## Task instructions:
Go through the listing below and list every line with "title".

================

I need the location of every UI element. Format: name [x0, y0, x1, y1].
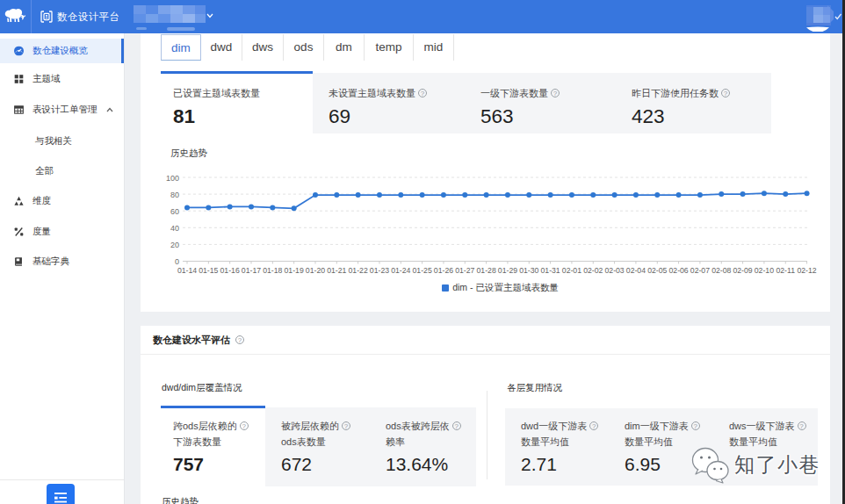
svg-text:01-26: 01-26 — [434, 266, 453, 275]
svg-text:02-07: 02-07 — [690, 266, 710, 275]
svg-text:01-27: 01-27 — [455, 266, 474, 275]
svg-text:01-15: 01-15 — [199, 266, 218, 275]
svg-text:01-30: 01-30 — [519, 266, 538, 275]
svg-text:01-23: 01-23 — [370, 266, 389, 275]
svg-text:60: 60 — [170, 207, 179, 216]
svg-text:01-18: 01-18 — [263, 266, 282, 275]
svg-text:01-29: 01-29 — [498, 266, 517, 275]
svg-text:01-14: 01-14 — [177, 266, 197, 275]
svg-text:0: 0 — [175, 257, 179, 266]
svg-text:02-11: 02-11 — [776, 266, 795, 275]
svg-text:01-31: 01-31 — [540, 266, 560, 275]
svg-text:02-03: 02-03 — [604, 266, 624, 275]
svg-text:02-04: 02-04 — [626, 266, 646, 275]
svg-text:80: 80 — [170, 191, 179, 199]
svg-text:20: 20 — [170, 241, 179, 249]
svg-text:01-28: 01-28 — [477, 266, 496, 275]
svg-text:02-06: 02-06 — [668, 266, 688, 275]
svg-text:02-10: 02-10 — [755, 266, 774, 275]
svg-text:100: 100 — [166, 174, 179, 183]
svg-text:02-05: 02-05 — [647, 266, 667, 275]
svg-text:01-19: 01-19 — [285, 266, 304, 275]
svg-text:02-12: 02-12 — [797, 266, 816, 275]
svg-text:01-24: 01-24 — [391, 266, 410, 275]
svg-text:40: 40 — [170, 224, 179, 233]
svg-text:01-20: 01-20 — [306, 266, 325, 275]
svg-text:01-21: 01-21 — [327, 266, 346, 275]
svg-text:02-08: 02-08 — [711, 266, 731, 275]
svg-text:02-01: 02-01 — [562, 266, 581, 275]
svg-text:02-02: 02-02 — [583, 266, 603, 275]
svg-text:01-16: 01-16 — [220, 266, 240, 275]
svg-text:01-25: 01-25 — [413, 266, 432, 275]
svg-text:01-22: 01-22 — [349, 266, 368, 275]
svg-text:01-17: 01-17 — [242, 266, 261, 275]
svg-text:02-09: 02-09 — [733, 266, 752, 275]
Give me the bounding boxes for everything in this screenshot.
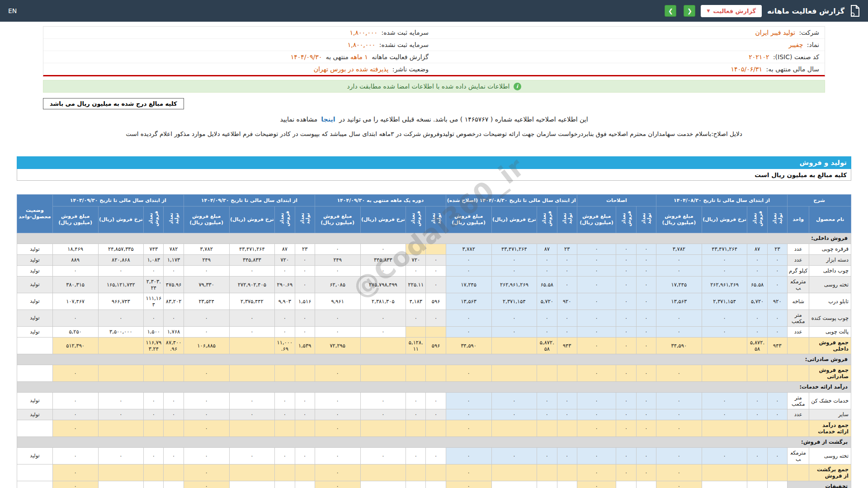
value-cell: ۰ [144, 265, 164, 276]
value-cell: ۰ [360, 326, 406, 337]
chevron-left-icon: ❯ [668, 8, 673, 14]
value-cell: ۰ [275, 447, 295, 464]
value-cell [767, 481, 787, 488]
status-cell [17, 420, 53, 436]
value-cell: ۰ [426, 392, 446, 409]
value-cell: ۰ [767, 265, 787, 276]
prev-report-button[interactable]: ❮ [684, 5, 695, 17]
value-cell: ۰ [315, 326, 360, 337]
section-title: تولید و فروش [800, 159, 847, 167]
value-cell: ۲۳ [767, 244, 787, 254]
info-label: وضعیت ناشر: [392, 66, 429, 73]
value-cell: ۰ [702, 326, 747, 337]
value-cell: ۰ [406, 447, 426, 464]
value-cell: ۱,۱۷۳ [164, 254, 184, 265]
value-cell: ۰ [446, 254, 491, 265]
value-cell: ۰ [98, 409, 144, 420]
value-cell: ۰ [406, 310, 426, 326]
value-cell: ۰ [446, 481, 491, 488]
value-cell [491, 337, 537, 354]
value-cell: ۰ [406, 409, 426, 420]
value-cell: ۵,۸۷۲.۵۸ [747, 337, 767, 354]
value-cell [636, 481, 656, 488]
value-cell [144, 420, 164, 436]
value-cell: ۰ [184, 365, 229, 381]
value-cell: ۰ [557, 265, 577, 276]
status-cell [17, 464, 53, 481]
value-cell [406, 420, 426, 436]
value-cell: ۰ [144, 310, 164, 326]
language-toggle[interactable]: EN [8, 7, 17, 14]
value-cell: ۰ [295, 326, 315, 337]
report-type-dropdown[interactable]: گزارش فعالیت ▼ [701, 5, 762, 17]
value-cell: ۰ [52, 481, 98, 488]
value-cell: ۰ [616, 464, 636, 481]
value-cell: ۰ [557, 447, 577, 464]
sub-column-header: نرخ فروش (ریال) [229, 206, 275, 233]
value-cell [98, 481, 144, 488]
value-cell: ۰ [446, 365, 491, 381]
previous-version-link[interactable]: اینجا [321, 116, 335, 123]
value-cell: ۰ [616, 420, 636, 436]
sub-column-header: تعداد فروش [537, 206, 557, 233]
value-cell: ۰ [184, 464, 229, 481]
value-cell: ۰ [275, 310, 295, 326]
unit-cell: شاخه [788, 293, 809, 310]
value-cell: ۰ [426, 310, 446, 326]
value-cell [164, 420, 184, 436]
value-cell: ۰ [577, 392, 616, 409]
value-cell: ۰ [767, 326, 787, 337]
product-row: تابلو دربشاخه۹۲۰۵,۷۲۰۲,۳۷۱,۱۵۴۱۳,۵۶۳۰۰۰۹… [17, 293, 851, 310]
value-cell: ۰ [52, 447, 98, 464]
page-title: گزارش فعالیت ماهانه [767, 7, 844, 15]
value-cell: ۰ [616, 244, 636, 254]
value-cell: ۰ [229, 326, 275, 337]
value-cell: ۰ [767, 254, 787, 265]
value-cell [275, 481, 295, 488]
sub-column-header: مبلغ فروش (میلیون ریال) [577, 206, 616, 233]
product-row: تخته روسیمترمکعب۰۶۵.۵۸۲۶۲,۹۶۱,۲۶۹۱۷,۲۴۵۰… [17, 276, 851, 293]
value-cell: ۹۴۳ [767, 337, 787, 354]
value-cell: ۱۱,۰۰۰.۶۹ [275, 337, 295, 354]
sub-column-header: تعداد تولید [636, 206, 656, 233]
sub-column-header: تعداد فروش [747, 206, 767, 233]
value-cell: ۰ [52, 392, 98, 409]
value-cell: ۰ [229, 409, 275, 420]
value-cell [491, 464, 537, 481]
value-cell: ۰ [636, 276, 656, 293]
value-cell: ۱۸,۴۶۹ [52, 244, 98, 254]
value-cell: ۰ [537, 326, 557, 337]
next-report-button[interactable]: ❯ [665, 5, 676, 17]
value-cell: ۰ [360, 392, 406, 409]
value-cell: ۰ [315, 409, 360, 420]
unit-cell: مترمکعب [788, 276, 809, 293]
value-cell [537, 365, 557, 381]
info-label: شرکت: [799, 29, 819, 36]
description-group-header: شرح [788, 195, 851, 206]
value-cell: ۹,۹۶۱ [315, 293, 360, 310]
value-cell: ۰ [537, 254, 557, 265]
value-cell [164, 481, 184, 488]
value-cell: ۰ [52, 409, 98, 420]
value-cell [616, 481, 636, 488]
status-cell: تولید [17, 409, 53, 420]
value-cell: ۰ [52, 310, 98, 326]
value-cell: ۰ [636, 464, 656, 481]
value-cell: ۰ [537, 265, 557, 276]
value-cell: ۲۶۲,۹۶۱,۲۶۹ [491, 276, 537, 293]
company-name-value: تولید فیبر ایران [755, 29, 795, 36]
total-row: تخفیفات۰۰۰۰۰۰ [17, 481, 851, 488]
total-row: جمع فروش داخلی۹۴۳۵,۸۷۲.۵۸۳۴,۵۹۰۰۰۰۹۴۳۵,۸… [17, 337, 851, 354]
issuer-status-value: پذیرفته شده در بورس تهران [314, 66, 389, 73]
value-cell: ۰ [52, 365, 98, 381]
value-cell: ۰ [229, 310, 275, 326]
value-cell: ۰ [406, 392, 426, 409]
value-cell: ۰ [577, 276, 616, 293]
value-cell: ۰ [616, 310, 636, 326]
value-cell: ۰ [636, 244, 656, 254]
value-cell: ۰ [426, 265, 446, 276]
value-cell [229, 464, 275, 481]
value-cell: ۰ [52, 420, 98, 436]
period-group-header: از ابتدای سال مالی تا تاریخ ۱۴۰۴/۰۸/۳۰ [656, 195, 788, 206]
value-cell [295, 464, 315, 481]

================

## Output for this exercise:
section-title: تولید و فروش [800, 159, 847, 167]
page-title: گزارش فعالیت ماهانه [767, 7, 844, 15]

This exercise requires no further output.